= Tort Liability Law of the People's Republic of China =

The Tort Liability Law of the People's Republic of China (中华人民共和国侵权责任法) is a law in the PRC that came into force on the 1 July 2010. it covers the area of torts including personal injury and medical malpractice It also covers areas such as damage to the environment and the legal liability for individuals who rear animals. The overwhelming majority of tort liabilities are included in this law, as well as legal concepts such as mitigating factors and liability for products.

The Tort Law was clearly influenced in part by foreign legal systems, since the legal concept of "tort" did not exist in the PRC before the 1980s. The goal of the law is to borrow from laws on tort from both common and civil laws systems while incorporating a unique "Chineseness" to the law itself. There is some legal ambiguity over whether or not the Tort Law or the 1986 Civil Code are applicable in the case of a conflict. There is some skepticism by legal scholars on whether the Tort Law will enforced by courts when it will negatively affect China's economic interests.

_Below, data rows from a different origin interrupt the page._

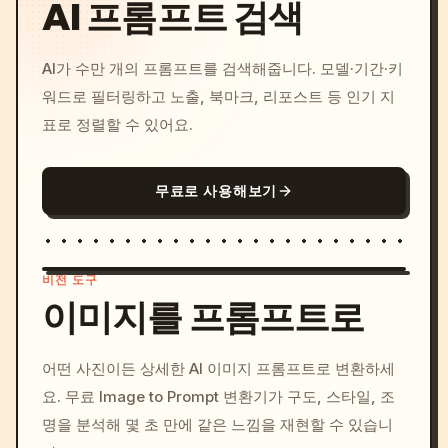
AI 프롬프트 검색
AI가 수만 개의 프롬프트를 검색해줍니다. 모델·기간·키
워드로 필터링하고 노출, 북마크, 리포스트 등 인기 지
표로 정렬할 수 있어요.
무료로 사용해보기
비전 도구
이미지를 프롬프트로
/imagine prompt: cinemati
어떤 사진이든 상세한 AI 이미지 프롬프트로 변환하세
c, cyberpunk sunset, neon
요. 무료 Image to Prompt 변환기가 구도, 스타일, 조
colors, 8k --v 6.0
명을 분석해 몇 초 만에 같은 느낌을 재현할 수 있습니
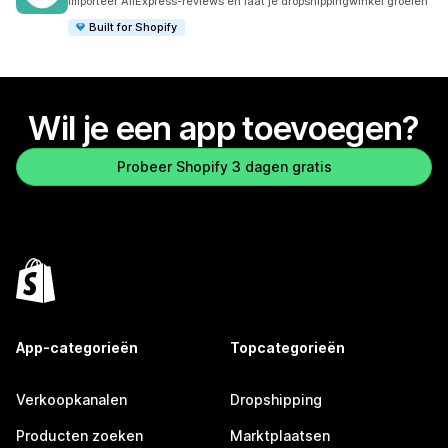
Importeer AliExpress-reviews en laat je dropshippingwinkel groeien
Built for Shopify
Wil je een app toevoegen?
Probeer Shopify 3 dagen gratis
App-categorieën
Topcategorieën
Verkoopkanalen
Dropshipping
Producten zoeken
Marktplaatsen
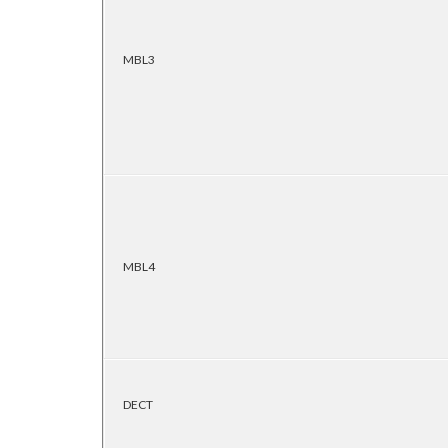
MBL3
MBL4
DECT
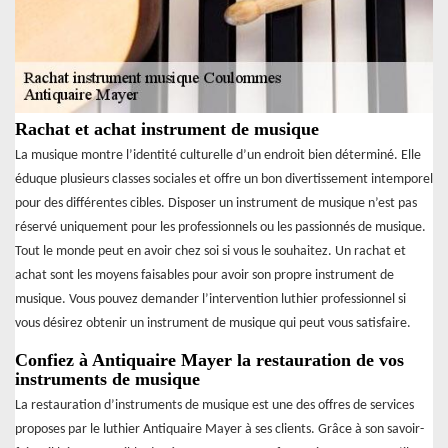
Rachat et achat instrument de musique
La musique montre l’identité culturelle d’un endroit bien déterminé. Elle
éduque plusieurs classes sociales et offre un bon divertissement intemporel
pour des différentes cibles. Disposer un instrument de musique n’est pas
réservé uniquement pour les professionnels ou les passionnés de musique.
Tout le monde peut en avoir chez soi si vous le souhaitez. Un rachat et
achat sont les moyens faisables pour avoir son propre instrument de
musique. Vous pouvez demander l’intervention luthier professionnel si
vous désirez obtenir un instrument de musique qui peut vous satisfaire.
Confiez à Antiquaire Mayer la restauration de vos
instruments de musique
La restauration d’instruments de musique est une des offres de services
proposes par le luthier Antiquaire Mayer à ses clients. Grâce à son savoir-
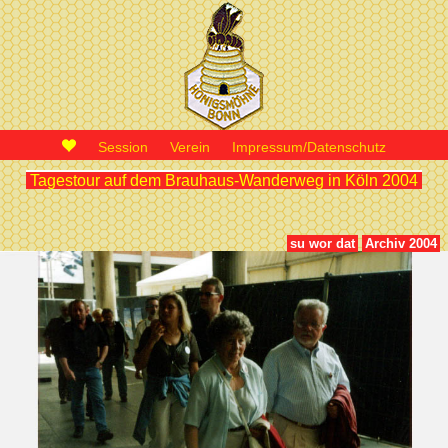
Session
Verein
Impressum/Datenschutz
Tagestour auf dem Brauhaus-Wanderweg in Köln 2004
su wor dat
Archiv 2004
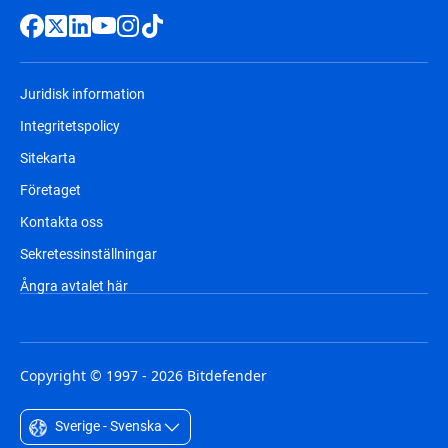
Juridisk information
Integritetspolicy
Sitekarta
Företaget
Kontakta oss
Sekretessinställningar
Ångra avtalet här
Copyright © 1997 - 2026 Bitdefender
Sverige - Svenska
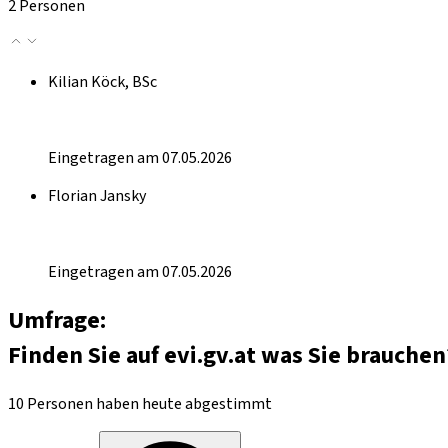
2 Personen
Kilian Köck, BSc
Eingetragen am 07.05.2026
Florian Jansky
Eingetragen am 07.05.2026
Umfrage:
Finden Sie auf evi.gv.at was Sie brauchen
10 Personen haben heute abgestimmt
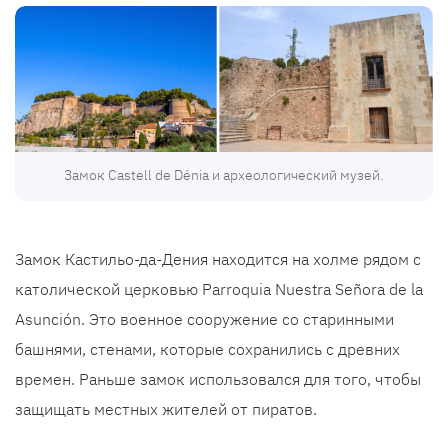
Замок Castell de Dénia и археологический музей.
Замок Кастильо-да-Дения находится на холме рядом с
католической церковью Parroquia Nuestra Señora de la
Asunción. Это военное сооружение со старинными
башнями, стенами, которые сохранились с древних
времен. Раньше замок использовался для того, чтобы
защищать местных жителей от пиратов.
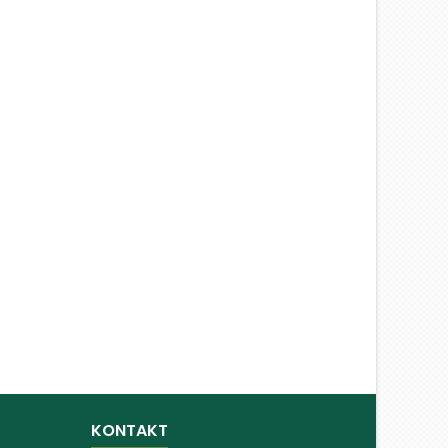
KONTAKT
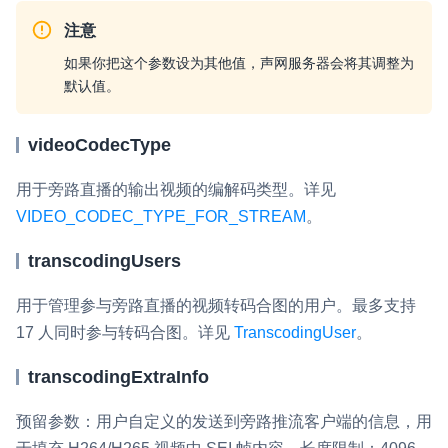
注意
如果你把这个参数设为其他值，声网服务器会将其调整为
默认值。
videoCodecType
用于旁路直播的输出视频的编解码类型。详见
VIDEO_CODEC_TYPE_FOR_STREAM
。
transcodingUsers
用于管理参与旁路直播的视频转码合图的用户。最多支持
17 人同时参与转码合图。详见
TranscodingUser
。
transcodingExtraInfo
预留参数：用户自定义的发送到旁路推流客户端的信息，用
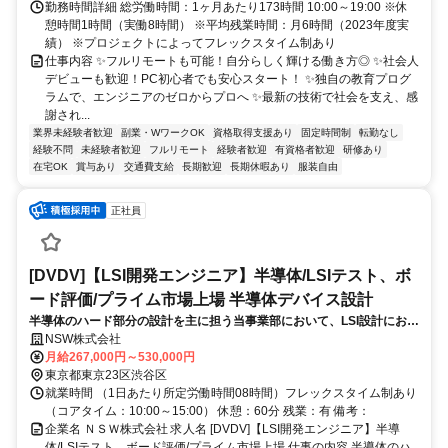
勤務時間詳細 総労働時間：1ヶ月あたり173時間 10:00～19:00 ※休
憩時間1時間（実働8時間） ※平均残業時間：月6時間（2023年度実
績） ※プロジェクトによってフレックスタイム制あり
仕事内容 ✨フルリモートも可能！自分らしく輝ける働き方◎ ✨社会人
デビューも歓迎！PC初心者でも安心スタート！ ✨独自の教育プログ
ラムで、エンジニアのゼロからプロへ ✨最新の技術で社会を支え、感
謝され...
業界未経験者歓迎
副業・WワークOK
資格取得支援あり
固定時間制
転勤なし
経験不問
未経験者歓迎
フルリモート
経験者歓迎
有資格者歓迎
研修あり
在宅OK
賞与あり
交通費支給
長期歓迎
長期休暇あり
服装自由
正社員
[DVDV]【LSI開発エンジニア】半導体/LSIテスト、ボ
ード評価/プライム市場上場 半導体デバイス設計
半導体のハード部分の設計を主に担う当事業部において、LSI設計におけ
る、主にLSIテスト、ボード評価の工程における下記のような業務をお任
NSW株式会社
せいたします。
月給267,000円～530,000円
東京都東京23区渋谷区
就業時間 （1日あたり所定労働時間08時間）フレックスタイム制あり
（コアタイム：10:00～15:00） 休憩：60分 残業：有 備考：
企業名 ＮＳＷ株式会社 求人名 [DVDV]【LSI開発エンジニア】半導
体/LSIテスト、ボード評価/プライム市場上場 仕事の内容 半導体のハ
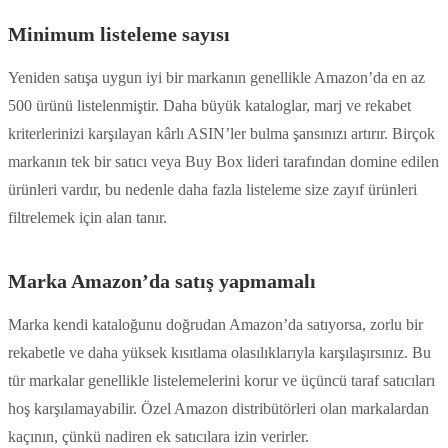
Minimum listeleme sayısı
Yeniden satışa uygun iyi bir markanın genellikle Amazon’da en az
500 ürünü listelenmiştir. Daha büyük kataloglar, marj ve rekabet
kriterlerinizi karşılayan kârlı ASIN’ler bulma şansınızı artırır. Birçok
markanın tek bir satıcı veya Buy Box lideri tarafından domine edilen
ürünleri vardır, bu nedenle daha fazla listeleme size zayıf ürünleri
filtrelemek için alan tanır.
Marka Amazon’da satış yapmamalı
Marka kendi kataloğunu doğrudan Amazon’da satıyorsa, zorlu bir
rekabetle ve daha yüksek kısıtlama olasılıklarıyla karşılaşırsınız. Bu
tür markalar genellikle listelemelerini korur ve üçüncü taraf satıcıları
hoş karşılamayabilir. Özel Amazon distribütörleri olan markalardan
kaçının, çünkü nadiren ek satıcılara izin verirler.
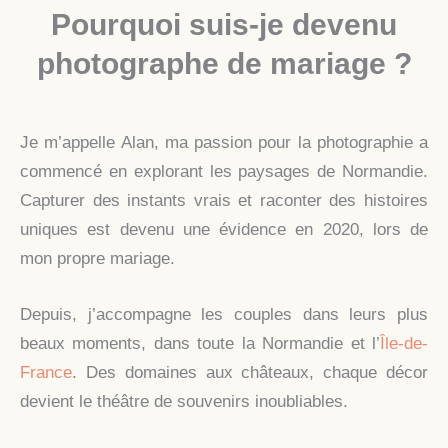
Pourquoi suis-je devenu
photographe de mariage ?
Je m’appelle Alan, ma passion pour la photographie a
commencé en explorant les paysages de Normandie.
Capturer des instants vrais et raconter des histoires
uniques est devenu une évidence en 2020, lors de
mon propre mariage.
Depuis, j’accompagne les couples dans leurs plus
beaux moments, dans toute la Normandie et l’
Île-de-
France
. Des domaines aux châteaux, chaque décor
devient le théâtre de souvenirs inoubliables.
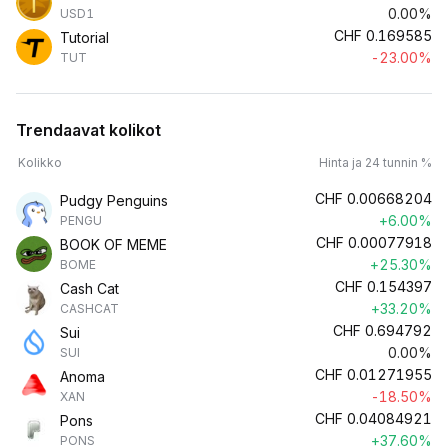
0.00%
USD1
CHF
0.169585
Tutorial
-23.00%
TUT
Trendaavat kolikot
Kolikko
Hinta ja 24 tunnin %
CHF
0.00668204
Pudgy Penguins
+6.00%
PENGU
CHF
0.00077918
BOOK OF MEME
+25.30%
BOME
CHF
0.154397
Cash Cat
+33.20%
CASHCAT
CHF
0.694792
Sui
0.00%
SUI
CHF
0.01271955
Anoma
-18.50%
XAN
CHF
0.04084921
Pons
+37.60%
PONS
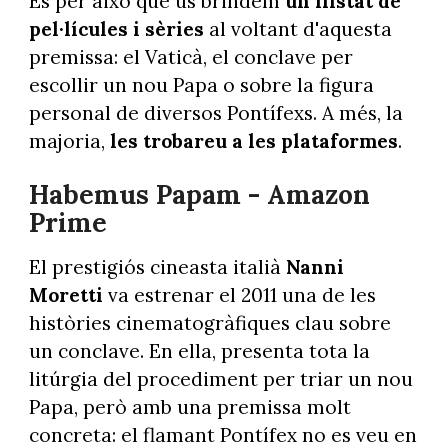
És per això que us brindem
un llistat de
pel·lícules i sèries
al voltant d'aquesta
premissa: el Vaticà, el conclave per
escollir un nou Papa o sobre la figura
personal de diversos Pontífexs. A més, la
majoria,
les trobareu a les plataformes
.
Habemus Papam - Amazon
Prime
El prestigiós cineasta italià
Nanni
Moretti
va estrenar el 2011 una de les
històries cinematogràfiques clau sobre
un conclave. En ella, presenta tota la
litúrgia del procediment per triar un nou
Papa, però amb una premissa molt
concreta: el flamant Pontífex no es veu en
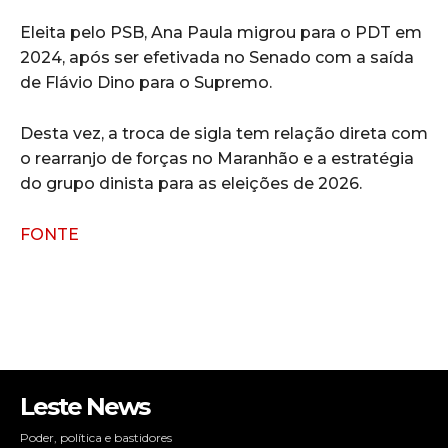
Eleita pelo PSB, Ana Paula migrou para o PDT em
2024, após ser efetivada no Senado com a saída
de Flávio Dino para o Supremo.
Desta vez, a troca de sigla tem relação direta com
o rearranjo de forças no Maranhão e a estratégia
do grupo dinista para as eleições de 2026.
FONTE
Leste News
Poder, política e bastidores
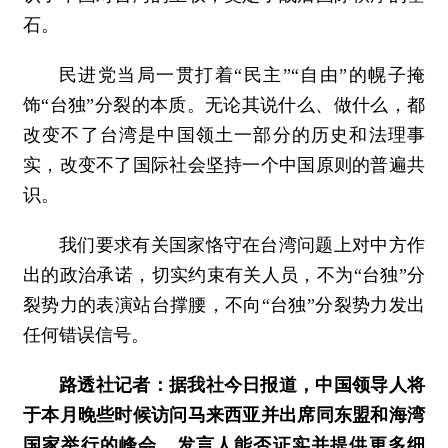
石。
民进党当局一贯打着“民主”“自由”的幌子掩
饰“台独”分裂的本质。无论其说什么、做什么，都
改变不了台湾是中国领土一部分的历史和法理事
实，改变不了国际社会坚持一个中国原则的普遍共
识。
我们要求有关国家恪守在台湾问题上对中方作
出的政治承诺，切实约束有关人员，不为“台独”分
裂势力的表演站台撑腰，不向“台独”分裂势力发出
任何错误信号。
路透社记者：据我社今日报道，中国领导人将
于本月晚些时候访问马来西亚并出席同东盟和海湾
国家举行的峰会。发言人能否证实并提供更多细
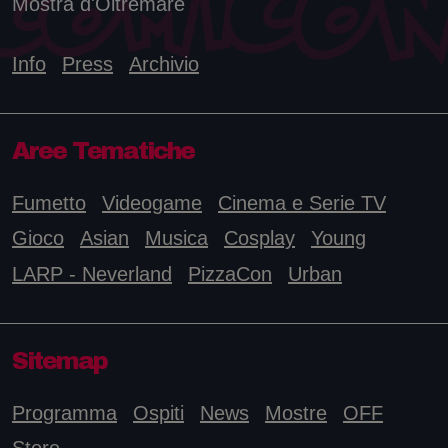
Mostra d'Oltremare
Info
Press
Archivio
Aree Tematiche
Fumetto
Videogame
Cinema e Serie TV
Gioco
Asian
Musica
Cosplay
Young
LARP - Neverland
PizzaCon
Urban
Sitemap
Programma
Ospiti
News
Mostre
OFF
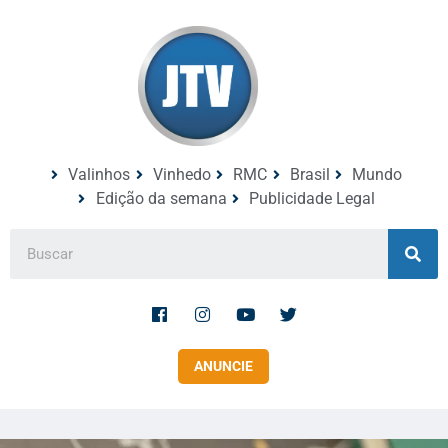
Valinhos
Vinhedo
RMC
Brasil
Mundo
Edição da semana
Publicidade Legal
ANUNCIE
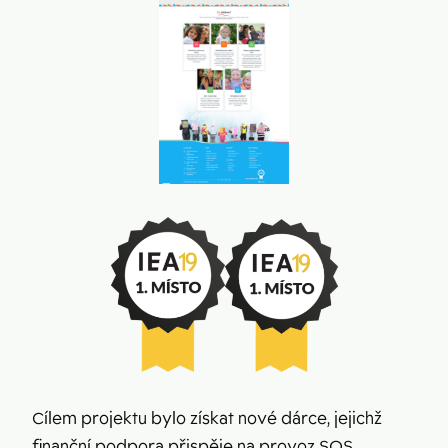
Cílem projektu bylo získat nové dárce, jejichž
finanční podpora přispěje na provoz SOS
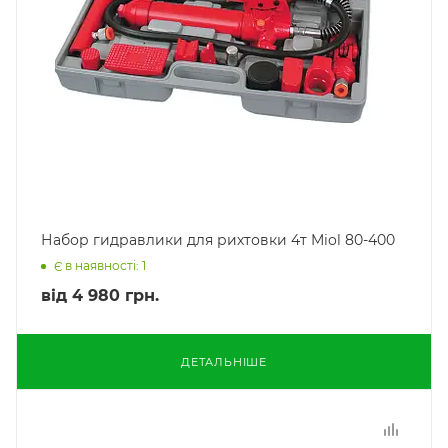
Набор гидравлики для рихтовки 4т Miol 80-400
Є в наявності: 1
від
4 980 грн.
ДЕТАЛЬНІШЕ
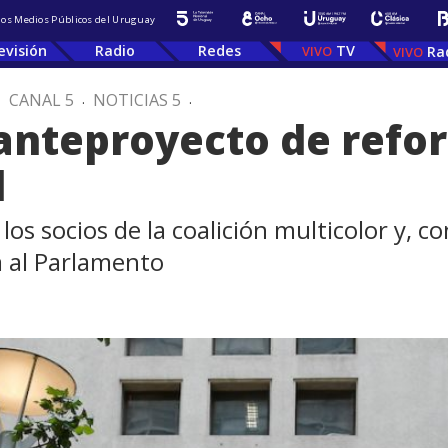
 los Medios Públicos del Uruguay
evisión
Radio
Redes
TV
Ra
.
CANAL 5
.
NOTICIAS 5
.
anteproyecto de refor
l
os socios de la coalición multicolor y, co
á al Parlamento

The Tort Liability Law contains 12 chapters and 92 articles. The chapters deal with the following topics:

- Chapter I – General Provisions
- Chapter II – Constitution and Mode of Liability
- Chapter III – Non-liability and Diminished Liability
- Chapter IV – Special Provisions on the Subject of Liability
- Chapter V – Product Liability
- Chapter VI – Motor Vehicle Accident Liability
- Chapter VII – Medical Damage Liability
- Chapter VIII – Environmental Pollution Liability
- Chapter IX – High Risk Liability
- Chapter X – Liability for Damage Caused by Domesticated Animals
- Chapter XI – Object Damage Liability
- Chapter XII – Supplementary Provisions

Article 54 allows individuals to sue doctors for medical malpractice. Article 65 allows for tort liability when pollution of the environment leads to damages.